Sometimes it’s hard to take in the bigness of the world, its joys and wonders and sorrows and pains. It can be easier to tiptoe past, to keep a little distance, to box it all up for another day.

Music doesn’t care if we’re glancing awkwardly away from our own lives. The wistful chorus is every lost moment. The soaring melody is every great love. The zinging finale is every jubilant victory. 

Thank goodness for these shortcuts,

bringing us home to ourselves.

 

Sunday Best – July 9, 2023

How lucky we were in Boston that the skies miraculously cleared just before the big July 4 concert! As the cannons of the 1812 Overture, faded, we all turned skyward to greet the fireworks… only to realize that the fog had rolled in fast and low, leaving just a little sliver of sparkly viewing. A lovely evening, yet a little dimmed.

On the other hand, the very night before, I was greeted by not one but two little fawns! A totally unexpected delight.

Dear ones, we never know what’s around the bend. Life’s most anticipated moments might fall a little flat, while any old Tuesday might turn out to be extraordinary.

In this world of unknowing, may our storms be short lived. 

May our celebrations be many.

May our surprises be joyful.

May those joys be doubled.

Sunday Best – July 2, 2023

You know that feeling when you speak a fragment of a poem, the same one you’ve mentioned a thousand times before, but this time instead of you being the only one who knows it’s a poem and not a throwaway phrase you are with the friends who know the poem and see why you are referencing it even though it is not the most obvious reason and they can recite the whole thing right there while you are talking which takes the conversation to a whole other place that is simultaneously higher and deeper because they get IT and they get YOU and you are just overwhelmed by how lucky you are to know such people?

May we all keep such fragments.

May we all have such moments. 

May we all know such humans.

 

[i carry your heart with me(i carry it in]

       – by e.e. cummings
 
i carry your heart with me(i carry it in
my heart)i am never without it(anywhere
i go you go,my dear;and whatever is done
by only me is your doing,my darling)
                                                      i fear
no fate(for you are my fate,my sweet)i want
no world(for beautiful you are my world,my true)
and it’s you are whatever a moon has always meant
and whatever a sun will always sing is you
 
here is the deepest secret nobody knows
(here is the root of the root and the bud of the bud
and the sky of the sky of a tree called life;which grows
higher than soul can hope or mind can hide)
and this is the wonder that’s keeping the stars apart
 
i carry your heart(i carry it in my heart)

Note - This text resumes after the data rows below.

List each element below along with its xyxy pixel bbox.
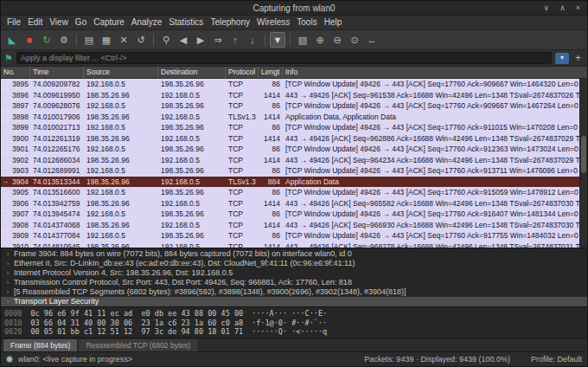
- related-marker-icon: →: [1, 177, 10, 188]
- packet-row[interactable]: ·390874.014374068198.35.26.96192.168.0.5…: [1, 220, 587, 231]
- expander-icon[interactable]: ›: [4, 259, 11, 268]
- detail-line[interactable]: ›Internet Protocol Version 4, Src: 198.3…: [1, 268, 587, 278]
- maximize-button[interactable]: ∧: [559, 4, 566, 12]
- menu-item-view[interactable]: View: [46, 16, 72, 29]
- packet-row[interactable]: ·390674.013942759198.35.26.96192.168.0.5…: [1, 198, 587, 209]
- profile-label[interactable]: Profile: Default: [531, 355, 582, 364]
- restart-capture-icon[interactable]: ↻: [39, 32, 54, 48]
- col-info: 443 → 49426 [ACK] Seq=968278 Ack=16688 W…: [283, 241, 587, 248]
- detail-line[interactable]: ›[5 Reassembled TCP Segments (6802 bytes…: [1, 287, 587, 297]
- menu-item-tools[interactable]: Tools: [293, 16, 320, 29]
- expert-info-icon[interactable]: [6, 356, 13, 363]
- close-file-icon[interactable]: ✕: [116, 32, 131, 48]
- packet-row[interactable]: ·390574.013516600192.168.0.5198.35.26.96…: [1, 187, 587, 198]
- detail-line[interactable]: ›Frame 3904: 884 bytes on wire (7072 bit…: [1, 249, 587, 259]
- column-header-info[interactable]: Info: [283, 67, 587, 78]
- filter-bookmark-icon[interactable]: ⚑: [4, 54, 13, 63]
- related-marker-icon: ·: [1, 198, 10, 209]
- col-length: 884: [259, 177, 283, 188]
- column-header-destination[interactable]: Destination: [158, 67, 226, 78]
- save-file-icon[interactable]: ▦: [99, 32, 114, 48]
- zoom-normal-icon[interactable]: ⊙: [347, 32, 362, 48]
- zoom-out-icon[interactable]: ⊖: [329, 32, 345, 48]
- packet-row[interactable]: ·389674.009619950198.35.26.96192.168.0.5…: [1, 90, 587, 101]
- col-source: 198.35.26.96: [84, 177, 158, 188]
- col-time: 74.014810545: [30, 241, 84, 248]
- column-header-no[interactable]: No.: [1, 67, 30, 78]
- hex-row[interactable]: 002000 05 01 bb c1 12 51 12 97 3c de 94 …: [4, 327, 584, 337]
- packet-list-scrollbar[interactable]: [579, 78, 587, 248]
- go-to-packet-icon[interactable]: ⇒: [210, 32, 226, 48]
- col-time: 74.012265176: [30, 144, 84, 155]
- zoom-in-icon[interactable]: ⊕: [312, 32, 328, 48]
- menu-item-statistics[interactable]: Statistics: [165, 16, 207, 29]
- hex-row[interactable]: 001003 66 04 31 40 00 30 06 23 1a c6 23 …: [4, 319, 584, 328]
- menu-item-file[interactable]: File: [3, 16, 24, 29]
- packet-row[interactable]: ·390074.012261319198.35.26.96192.168.0.5…: [1, 133, 587, 145]
- menu-item-telephony[interactable]: Telephony: [207, 16, 253, 29]
- byte-tab[interactable]: Frame (884 bytes): [3, 339, 77, 351]
- detail-line[interactable]: ›Ethernet II, Src: D-LinkIn_db:ee:43 (ec…: [1, 259, 587, 268]
- expander-icon[interactable]: ›: [4, 287, 11, 297]
- auto-scroll-icon[interactable]: ▼: [270, 32, 285, 48]
- packet-row[interactable]: ·391074.014810545198.35.26.96192.168.0.5…: [1, 241, 587, 248]
- scrollbar-thumb[interactable]: [581, 136, 586, 173]
- menu-item-wireless[interactable]: Wireless: [253, 16, 293, 29]
- detail-line[interactable]: ›Transport Layer Security: [1, 297, 587, 306]
- column-header-lengt[interactable]: Lengt: [259, 67, 283, 78]
- packet-row[interactable]: ·389574.009209782192.168.0.5198.35.26.96…: [1, 79, 587, 90]
- packet-row[interactable]: ·390374.012689991192.168.0.5198.35.26.96…: [1, 165, 587, 177]
- go-first-packet-icon[interactable]: ↑: [227, 32, 243, 48]
- packet-row[interactable]: →390474.013513344198.35.26.96192.168.0.5…: [1, 177, 587, 188]
- col-protocol: TCP: [226, 220, 259, 231]
- add-filter-button[interactable]: +: [572, 53, 584, 63]
- menu-item-analyze[interactable]: Analyze: [128, 16, 166, 29]
- expander-icon[interactable]: ›: [4, 297, 11, 306]
- column-header-time[interactable]: Time: [30, 67, 84, 78]
- col-time: 74.013942759: [30, 198, 84, 209]
- menu-item-help[interactable]: Help: [321, 16, 346, 29]
- col-time: 74.009628076: [30, 100, 84, 112]
- minimize-button[interactable]: ∨: [544, 4, 550, 12]
- reload-file-icon[interactable]: ↺: [133, 32, 149, 48]
- related-marker-icon: ·: [1, 220, 10, 231]
- col-protocol: TCP: [226, 144, 259, 155]
- go-back-icon[interactable]: ◀: [176, 32, 191, 48]
- detail-line[interactable]: ›Transmission Control Protocol, Src Port…: [1, 278, 587, 287]
- packet-row[interactable]: ·389974.010021713192.168.0.5198.35.26.96…: [1, 122, 587, 133]
- window-controls: ∨∧×: [544, 1, 580, 15]
- packet-row[interactable]: ·390774.013945474192.168.0.5198.35.26.96…: [1, 209, 587, 220]
- title-bar[interactable]: Capturing from wlan0 ∨∧×: [1, 1, 587, 16]
- expander-icon[interactable]: ›: [4, 268, 11, 278]
- find-packet-icon[interactable]: ⚲: [158, 32, 174, 48]
- menu-item-edit[interactable]: Edit: [24, 16, 46, 29]
- hex-bytes: 0c 96 e6 9f 41 11 ec ad e0 db ee 43 08 0…: [30, 309, 243, 319]
- capture-options-icon[interactable]: ⚙: [56, 32, 72, 48]
- packet-row[interactable]: ·390974.014377084192.168.0.5198.35.26.96…: [1, 230, 587, 241]
- column-header-protocol[interactable]: Protocol: [226, 67, 259, 78]
- column-header-source[interactable]: Source: [84, 67, 158, 78]
- colorize-packets-icon[interactable]: ▧: [295, 32, 310, 48]
- go-forward-icon[interactable]: ▶: [193, 32, 208, 48]
- close-button[interactable]: ×: [576, 4, 580, 12]
- stop-capture-icon[interactable]: ■: [22, 32, 37, 48]
- packet-row[interactable]: ·389874.010017906198.35.26.96192.168.0.5…: [1, 112, 587, 123]
- display-filter-input[interactable]: [16, 52, 552, 64]
- hex-row[interactable]: 00000c 96 e6 9f 41 11 ec ad e0 db ee 43 …: [4, 309, 584, 319]
- packet-row[interactable]: ·389774.009628076192.168.0.5198.35.26.96…: [1, 100, 587, 112]
- packet-row[interactable]: ·390174.012265176192.168.0.5198.35.26.96…: [1, 144, 587, 155]
- menu-item-go[interactable]: Go: [72, 16, 90, 29]
- toolbar-separator: [76, 34, 77, 46]
- col-length: 1414: [259, 198, 283, 209]
- byte-tab[interactable]: Reassembled TCP (6802 bytes): [79, 339, 197, 351]
- packet-row[interactable]: ·390274.012686034198.35.26.96192.168.0.5…: [1, 155, 587, 166]
- go-last-packet-icon[interactable]: ↓: [245, 32, 260, 48]
- hex-view: 00000c 96 e6 9f 41 11 ec ad e0 db ee 43 …: [1, 306, 587, 338]
- resize-columns-icon[interactable]: ↔: [364, 32, 380, 48]
- menu-item-capture[interactable]: Capture: [90, 16, 128, 29]
- start-capture-icon[interactable]: ◣: [4, 32, 20, 48]
- expander-icon[interactable]: ›: [4, 249, 11, 259]
- filter-dropdown-icon[interactable]: ▾: [555, 53, 569, 64]
- open-file-icon[interactable]: ▤: [81, 32, 97, 48]
- expander-icon[interactable]: ›: [4, 278, 11, 287]
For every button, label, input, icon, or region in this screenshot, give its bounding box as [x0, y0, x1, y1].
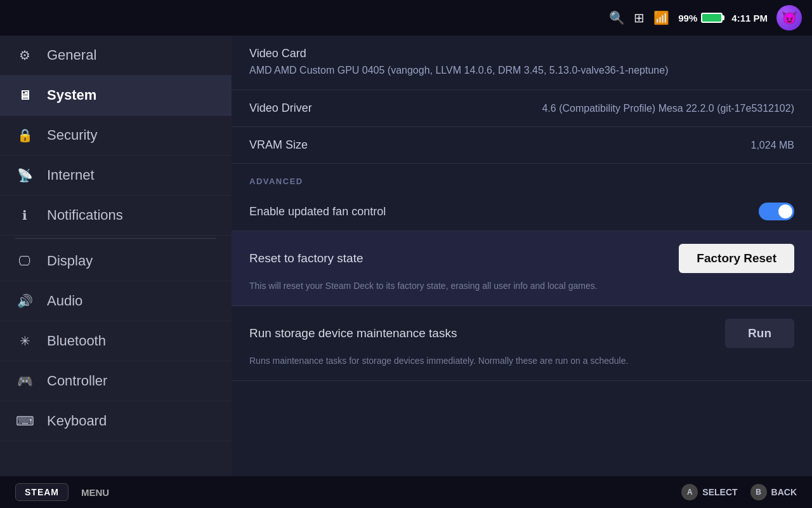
audio-icon: 🔊	[15, 293, 34, 309]
video-driver-label: Video Driver	[249, 102, 363, 115]
factory-reset-top: Reset to factory state Factory Reset	[249, 244, 794, 273]
signal-icon: 📡	[15, 168, 34, 183]
sidebar-item-keyboard[interactable]: ⌨ Keyboard	[0, 401, 232, 441]
factory-reset-title: Reset to factory state	[249, 251, 363, 265]
topbar: 🔍 ⊞ 📶 99% 4:11 PM 😈	[0, 0, 812, 36]
video-card-row: Video Card AMD AMD Custom GPU 0405 (vang…	[232, 36, 812, 90]
vram-value: 1,024 MB	[751, 140, 794, 151]
sidebar-item-controller[interactable]: 🎮 Controller	[0, 361, 232, 401]
storage-title: Run storage device maintenance tasks	[249, 326, 457, 340]
avatar[interactable]: 😈	[776, 5, 802, 30]
b-circle: B	[750, 484, 767, 500]
sidebar-label-controller: Controller	[47, 373, 107, 389]
select-label: SELECT	[702, 487, 737, 497]
storage-desc: Runs maintenance tasks for storage devic…	[249, 354, 794, 368]
gear-icon: ⚙	[15, 48, 34, 63]
run-storage-button[interactable]: Run	[725, 319, 794, 348]
vram-label: VRAM Size	[249, 138, 363, 152]
back-label: BACK	[771, 487, 797, 497]
fan-control-row: Enable updated fan control	[232, 192, 812, 231]
bottom-left: STEAM MENU	[15, 483, 109, 501]
display-icon: 🖵	[15, 254, 34, 269]
sidebar-item-security[interactable]: 🔒 Security	[0, 116, 232, 156]
battery-container: 99%	[678, 13, 723, 23]
search-icon[interactable]: 🔍	[609, 10, 625, 25]
sidebar-item-general[interactable]: ⚙ General	[0, 36, 232, 76]
info-icon: ℹ	[15, 208, 34, 223]
video-driver-row: Video Driver 4.6 (Compatibility Profile)…	[232, 90, 812, 127]
cast-icon[interactable]: 📶	[653, 10, 669, 25]
sidebar-label-notifications: Notifications	[47, 207, 123, 224]
bottombar: STEAM MENU A SELECT B BACK	[0, 476, 812, 508]
storage-top: Run storage device maintenance tasks Run	[249, 319, 794, 348]
sidebar-item-display[interactable]: 🖵 Display	[0, 241, 232, 281]
sidebar: ⚙ General 🖥 System 🔒 Security 📡 Internet…	[0, 36, 232, 476]
factory-reset-row: Reset to factory state Factory Reset Thi…	[232, 231, 812, 306]
sidebar-label-audio: Audio	[47, 293, 82, 309]
advanced-header: ADVANCED	[232, 164, 812, 192]
steam-button[interactable]: STEAM	[15, 483, 69, 501]
factory-reset-button[interactable]: Factory Reset	[679, 244, 794, 273]
bottom-controls: A SELECT B BACK	[681, 484, 797, 500]
sidebar-divider	[15, 238, 216, 239]
vram-row: VRAM Size 1,024 MB	[232, 127, 812, 164]
battery-icon	[701, 13, 723, 23]
video-card-label: Video Card	[249, 47, 363, 60]
factory-reset-desc: This will reset your Steam Deck to its f…	[249, 279, 794, 293]
toggle-knob	[778, 204, 792, 218]
back-control: B BACK	[750, 484, 797, 500]
sidebar-item-internet[interactable]: 📡 Internet	[0, 156, 232, 196]
storage-maintenance-row: Run storage device maintenance tasks Run…	[232, 306, 812, 381]
battery-percent: 99%	[678, 13, 697, 23]
sidebar-label-security: Security	[47, 127, 97, 144]
a-circle: A	[681, 484, 698, 500]
sidebar-item-bluetooth[interactable]: ✳ Bluetooth	[0, 321, 232, 361]
controller-icon: 🎮	[15, 373, 34, 389]
video-card-value: AMD AMD Custom GPU 0405 (vangogh, LLVM 1…	[249, 63, 668, 78]
avatar-inner: 😈	[776, 5, 802, 30]
select-control: A SELECT	[681, 484, 737, 500]
video-driver-value: 4.6 (Compatibility Profile) Mesa 22.2.0 …	[542, 103, 794, 114]
fan-control-label: Enable updated fan control	[249, 205, 386, 218]
bluetooth-icon: ✳	[15, 333, 34, 349]
topbar-icons: 🔍 ⊞ 📶 99% 4:11 PM 😈	[609, 5, 802, 30]
sidebar-label-general: General	[47, 47, 96, 64]
sidebar-label-keyboard: Keyboard	[47, 413, 107, 429]
main-content: Video Card AMD AMD Custom GPU 0405 (vang…	[232, 36, 812, 476]
fan-control-toggle[interactable]	[759, 203, 794, 220]
sidebar-label-bluetooth: Bluetooth	[47, 333, 106, 349]
sidebar-item-audio[interactable]: 🔊 Audio	[0, 281, 232, 321]
sidebar-item-notifications[interactable]: ℹ Notifications	[0, 196, 232, 236]
grid-icon[interactable]: ⊞	[634, 10, 645, 25]
sidebar-label-internet: Internet	[47, 167, 95, 184]
menu-label: MENU	[81, 487, 109, 498]
sidebar-label-system: System	[47, 87, 96, 104]
lock-icon: 🔒	[15, 128, 34, 143]
clock: 4:11 PM	[731, 13, 768, 23]
monitor-icon: 🖥	[15, 88, 34, 103]
sidebar-item-system[interactable]: 🖥 System	[0, 76, 232, 116]
keyboard-icon: ⌨	[15, 413, 34, 429]
sidebar-label-display: Display	[47, 253, 93, 269]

Sunday Best – June 25, 2023

Last week, a fan beside me at Fenway – the most wonderful place on earth – brought along an old-fashioned scoring book, which contained records of every baseball game he’d attended for the last decade or so. The kids around him were mesmerized as he recounted every play from a famous old match-up by reading the rune-like symbols – no YouTube clips or ESPN highlight reels required. By the end of the night they’d mastered the secret code and were yelling out the scoring for each play so that it could be properly recorded.

It is wonderful to live in an age when we can recall a recipe or identify a birdsong or settle a trivia bet with the press of a button. But dear friends, what do we want to keep closer, safer?

Knowing the stars and trees and creatures and pathways home need not be left to apps. Our memories and images and poems and music need not depend on strong wifi.

What is so precious that we give it space within?